Pull out every line below holding the word "país".

══════════════════════════════

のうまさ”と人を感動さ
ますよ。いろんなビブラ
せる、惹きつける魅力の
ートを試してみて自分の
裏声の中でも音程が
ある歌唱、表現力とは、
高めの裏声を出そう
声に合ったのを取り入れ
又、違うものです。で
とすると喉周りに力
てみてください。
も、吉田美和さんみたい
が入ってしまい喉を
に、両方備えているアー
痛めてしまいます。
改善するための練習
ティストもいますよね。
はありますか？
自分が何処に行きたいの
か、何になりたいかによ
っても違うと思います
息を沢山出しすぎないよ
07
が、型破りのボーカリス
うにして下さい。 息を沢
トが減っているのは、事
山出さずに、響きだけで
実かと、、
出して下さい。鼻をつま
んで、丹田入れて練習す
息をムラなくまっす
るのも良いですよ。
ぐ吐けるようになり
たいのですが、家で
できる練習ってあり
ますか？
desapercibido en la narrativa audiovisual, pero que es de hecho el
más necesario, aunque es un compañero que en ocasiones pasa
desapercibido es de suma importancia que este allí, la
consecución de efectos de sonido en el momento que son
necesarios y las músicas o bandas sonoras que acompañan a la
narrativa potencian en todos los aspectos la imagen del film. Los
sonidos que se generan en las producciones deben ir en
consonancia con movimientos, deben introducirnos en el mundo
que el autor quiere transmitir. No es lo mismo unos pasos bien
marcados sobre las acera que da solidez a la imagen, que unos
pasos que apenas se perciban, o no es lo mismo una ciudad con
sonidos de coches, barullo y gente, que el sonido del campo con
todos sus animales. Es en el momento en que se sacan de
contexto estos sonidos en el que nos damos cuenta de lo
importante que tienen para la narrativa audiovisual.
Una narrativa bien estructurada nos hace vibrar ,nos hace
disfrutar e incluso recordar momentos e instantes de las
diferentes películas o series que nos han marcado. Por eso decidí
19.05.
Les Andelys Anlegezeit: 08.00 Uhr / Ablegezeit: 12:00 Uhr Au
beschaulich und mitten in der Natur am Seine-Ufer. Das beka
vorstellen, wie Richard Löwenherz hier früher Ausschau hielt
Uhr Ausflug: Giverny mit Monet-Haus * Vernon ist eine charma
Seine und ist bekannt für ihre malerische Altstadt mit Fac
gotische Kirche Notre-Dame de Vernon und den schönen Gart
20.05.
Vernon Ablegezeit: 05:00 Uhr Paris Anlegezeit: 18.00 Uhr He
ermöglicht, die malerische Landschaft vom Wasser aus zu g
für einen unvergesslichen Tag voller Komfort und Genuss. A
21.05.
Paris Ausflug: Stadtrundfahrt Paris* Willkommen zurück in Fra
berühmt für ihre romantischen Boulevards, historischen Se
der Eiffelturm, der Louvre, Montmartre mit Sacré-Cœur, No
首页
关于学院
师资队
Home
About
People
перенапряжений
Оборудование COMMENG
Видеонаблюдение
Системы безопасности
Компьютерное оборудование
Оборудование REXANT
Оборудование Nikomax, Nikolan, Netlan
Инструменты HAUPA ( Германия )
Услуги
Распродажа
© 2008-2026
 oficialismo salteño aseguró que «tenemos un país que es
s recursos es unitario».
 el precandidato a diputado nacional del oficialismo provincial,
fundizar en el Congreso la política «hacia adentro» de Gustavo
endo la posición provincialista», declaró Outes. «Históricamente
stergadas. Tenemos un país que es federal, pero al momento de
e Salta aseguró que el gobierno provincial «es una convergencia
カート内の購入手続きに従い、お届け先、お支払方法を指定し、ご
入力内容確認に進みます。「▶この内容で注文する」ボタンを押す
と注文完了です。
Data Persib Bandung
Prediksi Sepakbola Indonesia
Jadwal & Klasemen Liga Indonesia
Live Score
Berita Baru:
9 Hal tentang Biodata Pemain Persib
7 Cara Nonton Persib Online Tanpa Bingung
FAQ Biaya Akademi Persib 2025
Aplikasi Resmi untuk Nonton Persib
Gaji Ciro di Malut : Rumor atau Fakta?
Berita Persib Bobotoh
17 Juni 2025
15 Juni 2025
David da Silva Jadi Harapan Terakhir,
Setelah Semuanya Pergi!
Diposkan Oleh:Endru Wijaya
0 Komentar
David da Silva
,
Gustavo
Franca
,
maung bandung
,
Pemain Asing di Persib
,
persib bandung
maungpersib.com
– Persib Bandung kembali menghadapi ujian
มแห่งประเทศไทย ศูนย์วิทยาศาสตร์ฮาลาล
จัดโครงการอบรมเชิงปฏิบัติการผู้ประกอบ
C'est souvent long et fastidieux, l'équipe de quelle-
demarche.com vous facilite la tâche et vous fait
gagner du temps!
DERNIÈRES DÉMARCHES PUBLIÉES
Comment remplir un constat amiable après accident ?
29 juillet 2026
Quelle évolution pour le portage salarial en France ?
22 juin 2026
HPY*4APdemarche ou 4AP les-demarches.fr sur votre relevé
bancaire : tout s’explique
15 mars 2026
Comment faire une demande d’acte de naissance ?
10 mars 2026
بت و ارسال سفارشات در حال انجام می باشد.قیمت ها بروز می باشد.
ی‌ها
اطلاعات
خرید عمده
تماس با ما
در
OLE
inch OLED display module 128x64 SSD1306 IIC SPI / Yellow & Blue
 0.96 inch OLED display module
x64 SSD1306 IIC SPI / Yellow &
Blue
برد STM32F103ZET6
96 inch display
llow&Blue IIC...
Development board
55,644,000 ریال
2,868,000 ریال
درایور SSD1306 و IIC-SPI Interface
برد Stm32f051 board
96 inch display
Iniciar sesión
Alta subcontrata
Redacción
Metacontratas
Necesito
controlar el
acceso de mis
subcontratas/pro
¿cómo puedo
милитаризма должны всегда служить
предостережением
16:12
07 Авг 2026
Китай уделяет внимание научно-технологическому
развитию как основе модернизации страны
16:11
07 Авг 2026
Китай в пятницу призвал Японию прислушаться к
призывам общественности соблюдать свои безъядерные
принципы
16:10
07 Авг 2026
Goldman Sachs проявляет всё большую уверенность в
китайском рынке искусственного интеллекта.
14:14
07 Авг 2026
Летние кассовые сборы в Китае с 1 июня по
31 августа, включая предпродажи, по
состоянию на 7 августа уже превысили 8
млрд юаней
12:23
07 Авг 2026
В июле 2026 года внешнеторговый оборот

══════════════════════════════

**Answer section:**
 oficialismo salteño aseguró que «tenemos un país que es
stergadas. Tenemos un país que es federal, pero al momento de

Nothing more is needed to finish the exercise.